Directions: After locating "973-753-0488" in the listing below, copy that line and each one after it exactly, ending with the line that has "studio for oracle".

Supplied records:
+++++

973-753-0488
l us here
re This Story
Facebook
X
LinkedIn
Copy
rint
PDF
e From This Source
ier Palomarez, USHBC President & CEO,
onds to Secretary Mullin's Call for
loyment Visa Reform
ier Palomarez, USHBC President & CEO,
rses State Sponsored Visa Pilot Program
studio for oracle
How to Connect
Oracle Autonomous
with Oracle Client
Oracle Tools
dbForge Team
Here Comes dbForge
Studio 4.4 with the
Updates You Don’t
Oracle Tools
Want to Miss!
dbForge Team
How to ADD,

+++++

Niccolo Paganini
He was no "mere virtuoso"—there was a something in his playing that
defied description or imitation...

+++++

Solved exercise:
973-753-0488
l us here
re This Story
Facebook
X
LinkedIn
Copy
rint
PDF
e From This Source
ier Palomarez, USHBC President & CEO,
onds to Secretary Mullin's Call for
loyment Visa Reform
ier Palomarez, USHBC President & CEO,
rses State Sponsored Visa Pilot Program
studio for oracle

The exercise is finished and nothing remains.